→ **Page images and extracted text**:
=== Section Start ===

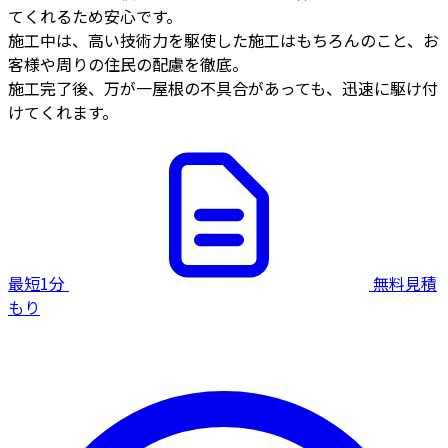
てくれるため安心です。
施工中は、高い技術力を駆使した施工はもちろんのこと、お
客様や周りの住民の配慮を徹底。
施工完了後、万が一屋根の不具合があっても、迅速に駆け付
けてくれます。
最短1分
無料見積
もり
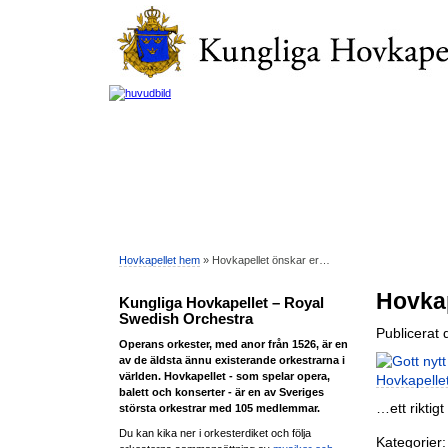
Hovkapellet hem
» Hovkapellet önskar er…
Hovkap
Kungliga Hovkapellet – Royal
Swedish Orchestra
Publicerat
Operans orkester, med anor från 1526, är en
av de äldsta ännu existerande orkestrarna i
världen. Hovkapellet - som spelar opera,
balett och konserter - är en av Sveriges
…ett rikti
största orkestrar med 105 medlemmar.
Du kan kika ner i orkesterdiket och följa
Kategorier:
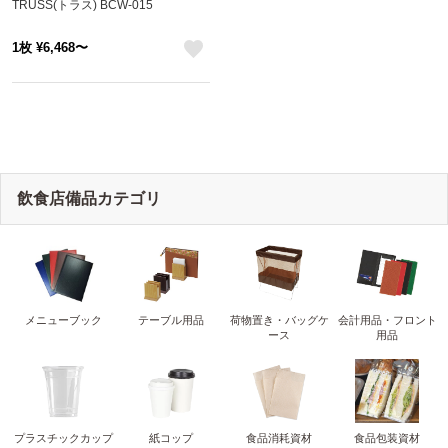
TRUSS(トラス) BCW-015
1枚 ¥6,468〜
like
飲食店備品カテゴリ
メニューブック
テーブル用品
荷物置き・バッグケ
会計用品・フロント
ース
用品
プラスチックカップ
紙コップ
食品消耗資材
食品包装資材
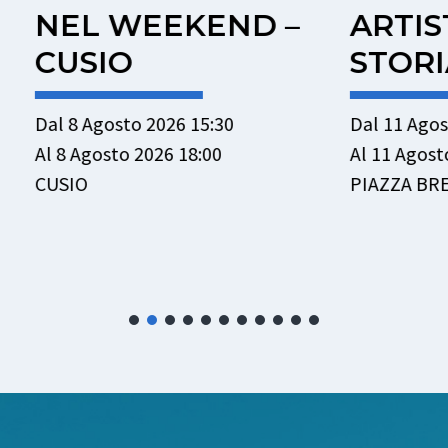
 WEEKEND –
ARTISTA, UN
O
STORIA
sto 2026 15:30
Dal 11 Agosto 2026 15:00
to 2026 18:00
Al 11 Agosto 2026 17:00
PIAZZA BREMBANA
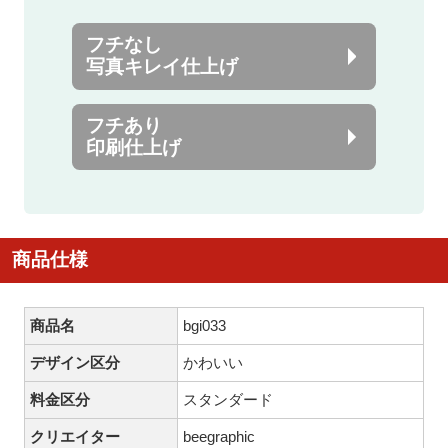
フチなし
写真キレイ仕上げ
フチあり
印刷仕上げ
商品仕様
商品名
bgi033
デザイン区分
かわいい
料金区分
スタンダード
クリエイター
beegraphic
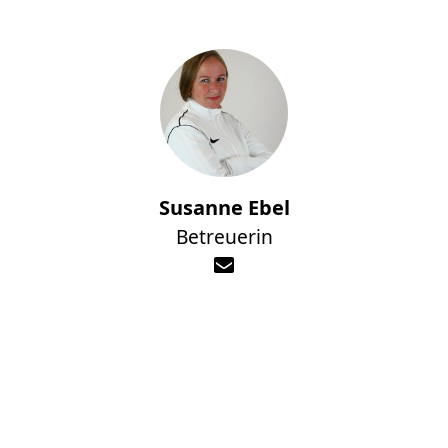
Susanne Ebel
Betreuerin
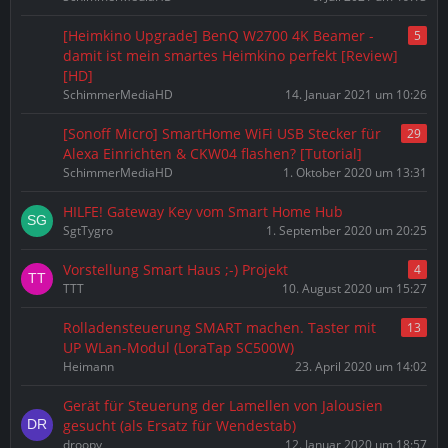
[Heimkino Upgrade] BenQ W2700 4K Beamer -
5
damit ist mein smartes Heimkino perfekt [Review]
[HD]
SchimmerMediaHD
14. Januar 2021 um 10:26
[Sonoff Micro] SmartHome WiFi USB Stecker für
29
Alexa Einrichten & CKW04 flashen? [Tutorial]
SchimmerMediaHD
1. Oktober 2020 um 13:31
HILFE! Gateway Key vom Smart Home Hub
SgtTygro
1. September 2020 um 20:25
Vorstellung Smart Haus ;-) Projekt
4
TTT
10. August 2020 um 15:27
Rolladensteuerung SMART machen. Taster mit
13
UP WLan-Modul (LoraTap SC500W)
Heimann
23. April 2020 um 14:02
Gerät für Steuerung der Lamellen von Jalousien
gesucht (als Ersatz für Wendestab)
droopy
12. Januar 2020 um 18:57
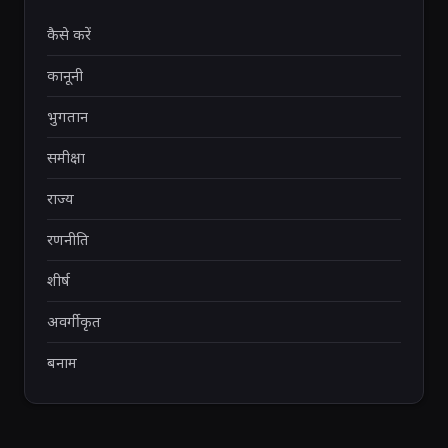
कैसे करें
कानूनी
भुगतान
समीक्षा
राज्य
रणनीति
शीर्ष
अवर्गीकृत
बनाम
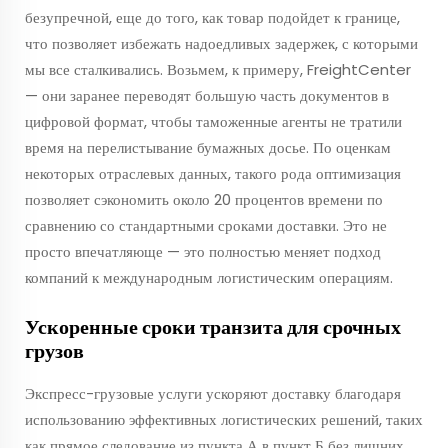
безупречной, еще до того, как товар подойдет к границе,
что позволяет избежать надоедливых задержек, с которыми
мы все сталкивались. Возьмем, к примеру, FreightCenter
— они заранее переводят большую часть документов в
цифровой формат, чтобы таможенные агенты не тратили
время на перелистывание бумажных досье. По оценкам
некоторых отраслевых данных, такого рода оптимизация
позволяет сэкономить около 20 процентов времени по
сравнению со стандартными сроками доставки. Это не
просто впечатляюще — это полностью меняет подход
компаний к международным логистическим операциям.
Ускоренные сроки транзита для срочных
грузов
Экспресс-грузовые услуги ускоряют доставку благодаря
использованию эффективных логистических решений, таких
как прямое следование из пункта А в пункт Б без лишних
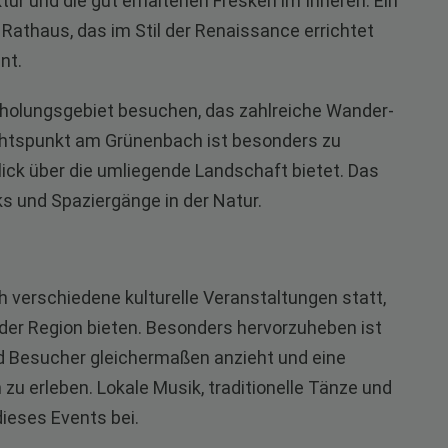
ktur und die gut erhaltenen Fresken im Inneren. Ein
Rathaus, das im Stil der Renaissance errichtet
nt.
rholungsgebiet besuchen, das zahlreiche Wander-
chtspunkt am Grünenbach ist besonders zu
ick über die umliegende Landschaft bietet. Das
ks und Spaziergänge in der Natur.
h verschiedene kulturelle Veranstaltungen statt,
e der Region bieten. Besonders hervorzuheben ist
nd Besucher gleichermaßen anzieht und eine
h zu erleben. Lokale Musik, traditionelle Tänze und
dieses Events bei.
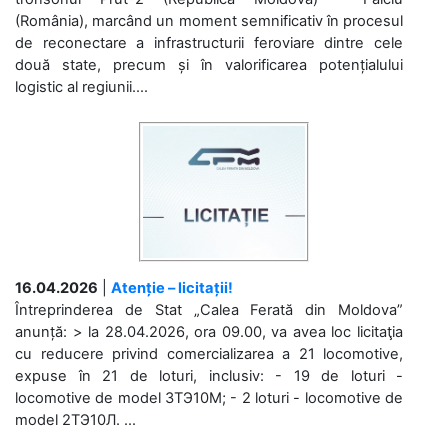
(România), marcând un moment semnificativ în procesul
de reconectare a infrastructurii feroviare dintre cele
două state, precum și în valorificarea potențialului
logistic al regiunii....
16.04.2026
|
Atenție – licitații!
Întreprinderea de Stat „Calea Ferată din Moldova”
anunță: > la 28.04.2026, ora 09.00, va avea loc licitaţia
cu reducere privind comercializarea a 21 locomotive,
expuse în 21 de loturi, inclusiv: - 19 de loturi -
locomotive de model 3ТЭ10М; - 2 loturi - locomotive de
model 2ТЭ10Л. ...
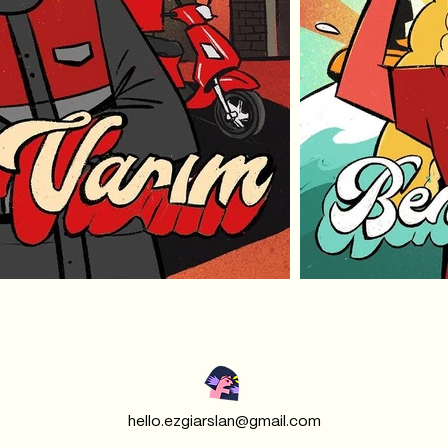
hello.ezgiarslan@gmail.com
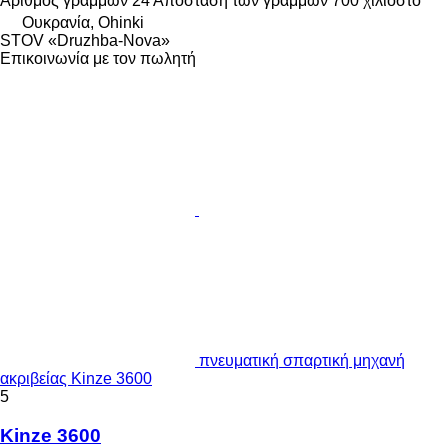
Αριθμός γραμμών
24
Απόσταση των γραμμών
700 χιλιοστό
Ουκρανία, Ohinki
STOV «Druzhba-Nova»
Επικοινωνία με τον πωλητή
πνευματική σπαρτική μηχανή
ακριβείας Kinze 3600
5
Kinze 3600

=== Section End ===

→ **TASK TO COMPLETE**: Tell how many lines of the records above contain "Januar", replying with the number only.

→ **OUTPUT OF THE EXERCISE**: 2